▶ **Your task**
Return all the entries below exactly, except for the images they hold.

START Records for this exercise

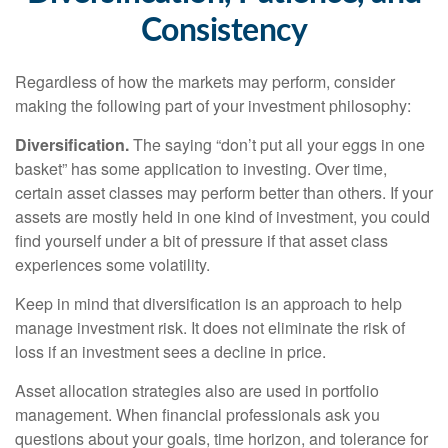
Consistency
Regardless of how the markets may perform, consider
making the following part of your investment philosophy:
Diversification.
The saying “don’t put all your eggs in one
basket” has some application to investing. Over time,
certain asset classes may perform better than others. If your
assets are mostly held in one kind of investment, you could
find yourself under a bit of pressure if that asset class
experiences some volatility.
Keep in mind that diversification is an approach to help
manage investment risk. It does not eliminate the risk of
loss if an investment sees a decline in price.
Asset allocation strategies also are used in portfolio
management. When financial professionals ask you
questions about your goals, time horizon, and tolerance for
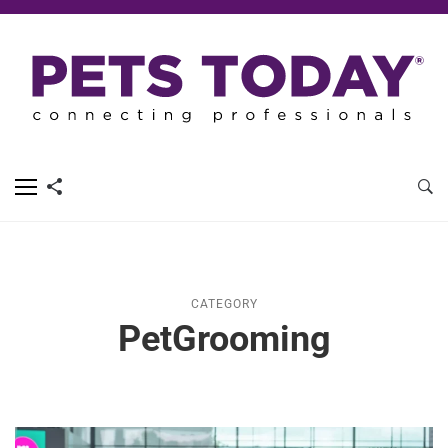
CATEGORY
PetGrooming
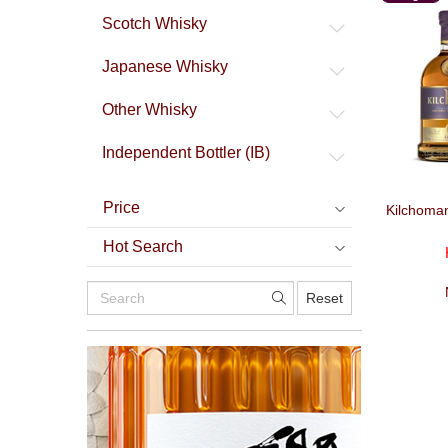
Malt
Scotch Whisky
Japanese Whisky
Other Whisky
Independent Bottler (IB)
Price
Kilchoma
Hot Search
Reset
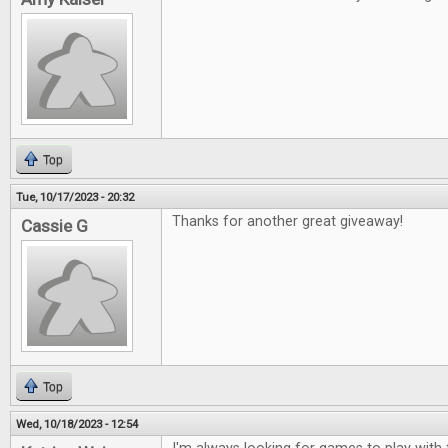
Top
Tue, 10/17/2023 - 20:32
Thanks for another great giveaway!
Cassie G
Top
Wed, 10/18/2023 - 12:54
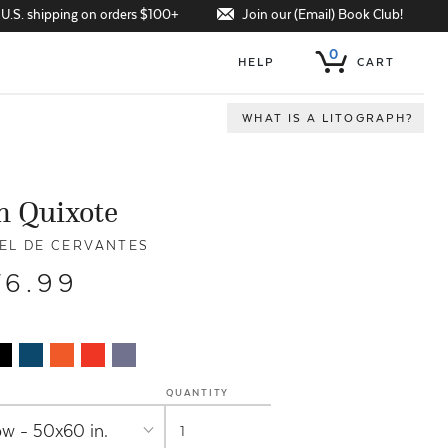
Join our (Email) Book Club!
 U.S. shipping on orders $100+
0
HELP
CART
WHAT IS A LITOGRAPH?
n Quixote
EL DE CERVANTES
76.99
QUANTITY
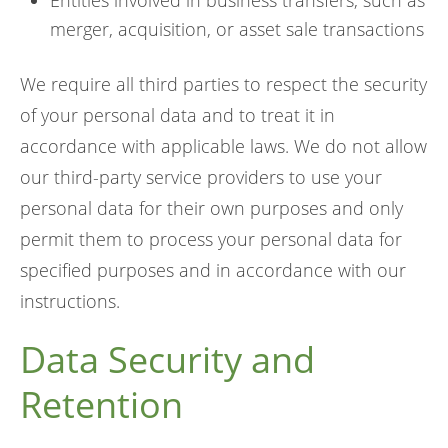
Entities involved in business transfers, such as
merger, acquisition, or asset sale transactions
We require all third parties to respect the security
of your personal data and to treat it in
accordance with applicable laws. We do not allow
our third-party service providers to use your
personal data for their own purposes and only
permit them to process your personal data for
specified purposes and in accordance with our
instructions.
Data Security and
Retention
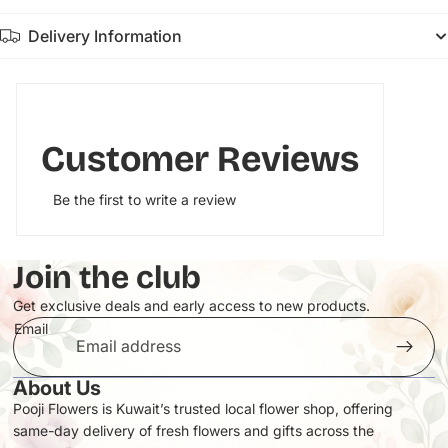
Delivery Information
Customer Reviews
Be the first to write a review
Join the club
Get exclusive deals and early access to new products.
Email
About Us
Pooji Flowers is Kuwait’s trusted local flower shop, offering
same-day delivery of fresh flowers and gifts across the
Privacy policy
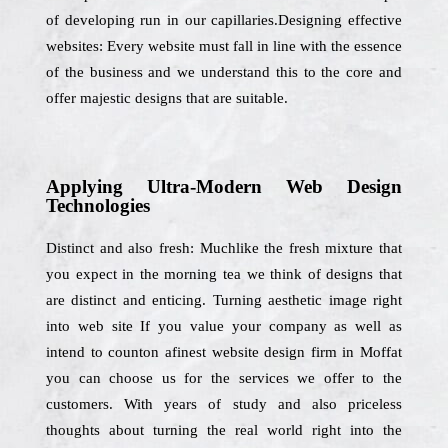
of developing run in our capillaries.Designing effective
websites: Every website must fall in line with the essence
of the business and we understand this to the core and
offer majestic designs that are suitable.
Applying Ultra-Modern Web Design
Technologies
Distinct and also fresh: Muchlike the fresh mixture that
you expect in the morning tea we think of designs that
are distinct and enticing. Turning aesthetic image right
into web site If you value your company as well as
intend to counton afinest website design firm in Moffat
you can choose us for the services we offer to the
customers. With years of study and also priceless
thoughts about turning the real world right into the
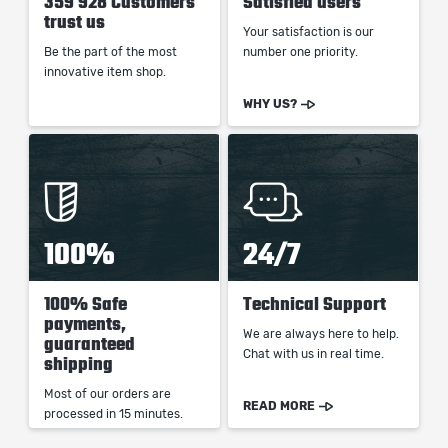
359 928 Customers
Satisfied users
trust us
Your satisfaction is our
Be the part of the most
number one priority.
innovative item shop.
WHY US?
100%
24/7
100% Safe
Technical Support
payments,
We are always here to help.
guaranteed
Chat with us in real time.
shipping
Most of our orders are
READ MORE
processed in 15 minutes.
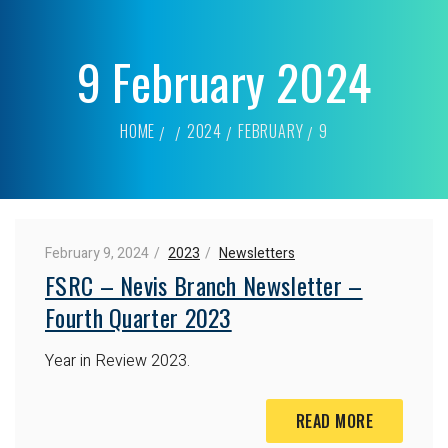
9 February 2024
HOME
2024
FEBRUARY
9
February 9, 2024
2023
Newsletters
FSRC – Nevis Branch Newsletter –
Fourth Quarter 2023
Year in Review 2023.
READ MORE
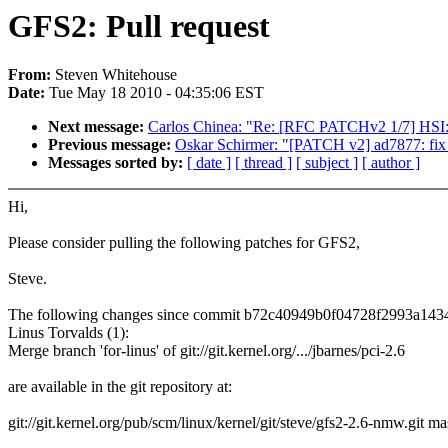
GFS2: Pull request
From:
Steven Whitehouse
Date:
Tue May 18 2010 - 04:35:06 EST
Next message:
Carlos Chinea: "Re: [RFC PATCHv2 1/7] HSI:
Previous message:
Oskar Schirmer: "[PATCH v2] ad7877: fix s
Messages sorted by:
[ date ]
[ thread ]
[ subject ]
[ author ]
Hi,
Please consider pulling the following patches for GFS2,
Steve.
The following changes since commit b72c40949b0f04728f2993a14
Linus Torvalds (1):
Merge branch 'for-linus' of git://git.kernel.org/.../jbarnes/pci-2.6
are available in the git repository at:
git://git.kernel.org/pub/scm/linux/kernel/git/steve/gfs2-2.6-nmw.git ma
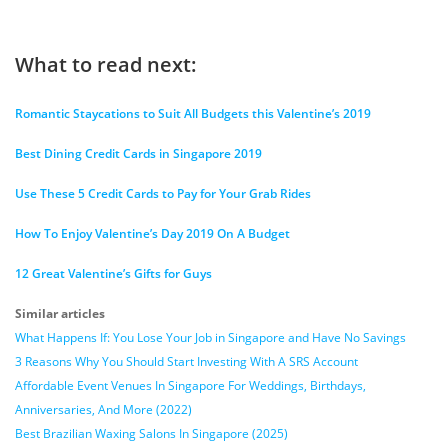
What to read next:
Romantic Staycations to Suit All Budgets this Valentine’s 2019
Best Dining Credit Cards in Singapore 2019
Use These 5 Credit Cards to Pay for Your Grab Rides
How To Enjoy Valentine’s Day 2019 On A Budget
12 Great Valentine’s Gifts for Guys
Similar articles
What Happens If: You Lose Your Job in Singapore and Have No Savings
3 Reasons Why You Should Start Investing With A SRS Account
Affordable Event Venues In Singapore For Weddings, Birthdays,
Anniversaries, And More (2022)
Best Brazilian Waxing Salons In Singapore (2025)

END Records for this exercise

▶ **Response area**
Consistency
Regardless of how the markets may perform, consider
making the following part of your investment philosophy:
Diversification.
The saying “don’t put all your eggs in one
basket” has some application to investing. Over time,
certain asset classes may perform better than others. If your
assets are mostly held in one kind of investment, you could
find yourself under a bit of pressure if that asset class
experiences some volatility.
Keep in mind that diversification is an approach to help
manage investment risk. It does not eliminate the risk of
loss if an investment sees a decline in price.
Asset allocation strategies also are used in portfolio
management. When financial professionals ask you
questions about your goals, time horizon, and tolerance for
CATEGORY
PetGrooming
Malt
Scotch Whisky
Japanese Whisky
Other Whisky
Independent Bottler (IB)
Price
Kilchoma
Hot Search
Reset
Top
Tue, 10/17/2023 - 20:32
Thanks for another great giveaway!
Cassie G
Top
Wed, 10/18/2023 - 12:54
Join our (Email) Book Club!
 U.S. shipping on orders $100+
0
HELP
CART
WHAT IS A LITOGRAPH?
n Quixote
EL DE CERVANTES
76.99
QUANTITY
Entities involved in business transfers, such as
merger, acquisition, or asset sale transactions
We require all third parties to respect the security
of your personal data and to treat it in
accordance with applicable laws. We do not allow
our third-party service providers to use your
personal data for their own purposes and only
permit them to process your personal data for
specified purposes and in accordance with our
instructions.
Data Security and
Retention
Delivery Information
Customer Reviews
Be the first to write a review
Join the club
Get exclusive deals and early access to new products.
Email
About Us
Pooji Flowers is Kuwait’s trusted local flower shop, offering
same-day delivery of fresh flowers and gifts across the
Privacy policy
of developing run in our capillaries.Designing effective
websites: Every website must fall in line with the essence
of the business and we understand this to the core and
offer majestic designs that are suitable.
Applying Ultra-Modern Web Design
Technologies
Distinct and also fresh: Muchlike the fresh mixture that
you expect in the morning tea we think of designs that
are distinct and enticing. Turning aesthetic image right
into web site If you value your company as well as
intend to counton afinest website design firm in Moffat
you can choose us for the services we offer to the
customers. With years of study and also priceless
thoughts about turning the real world right into the
359 928 Customers
Satisfied users
trust us
Your satisfaction is our
Be the part of the most
number one priority.
innovative item shop.
WHY US?
100%
24/7
100% Safe
Technical Support
payments,
We are always here to help.
guaranteed
Chat with us in real time.
shipping
Most of our orders are
READ MORE
processed in 15 minutes.
9 February 2024
HOME
2024
FEBRUARY
9
February 9, 2024
2023
Newsletters
FSRC – Nevis Branch Newsletter –
Fourth Quarter 2023
Year in Review 2023.
READ MORE
GFS2: Pull request
From:
Steven Whitehouse
Date:
Tue May 18 2010 - 04:35:06 EST
Next message:
Carlos Chinea: "Re: [RFC PATCHv2 1/7] HSI:
Previous message:
Oskar Schirmer: "[PATCH v2] ad7877: fix s
Messages sorted by:
[ date ]
[ thread ]
[ subject ]
[ author ]
Hi,
Please consider pulling the following patches for GFS2,
Steve.
The following changes since commit b72c40949b0f04728f2993a14
Linus Torvalds (1):
Merge branch 'for-linus' of git://git.kernel.org/.../jbarnes/pci-2.6
are available in the git repository at:
git://git.kernel.org/pub/scm/linux/kernel/git/steve/gfs2-2.6-nmw.git ma
What to read next:
Romantic Staycations to Suit All Budgets this Valentine’s 2019
Best Dining Credit Cards in Singapore 2019
Use These 5 Credit Cards to Pay for Your Grab Rides
How To Enjoy Valentine’s Day 2019 On A Budget
12 Great Valentine’s Gifts for Guys
Similar articles
What Happens If: You Lose Your Job in Singapore and Have No Savings
3 Reasons Why You Should Start Investing With A SRS Account
Affordable Event Venues In Singapore For Weddings, Birthdays,
Anniversaries, And More (2022)
Best Brazilian Waxing Salons In Singapore (2025)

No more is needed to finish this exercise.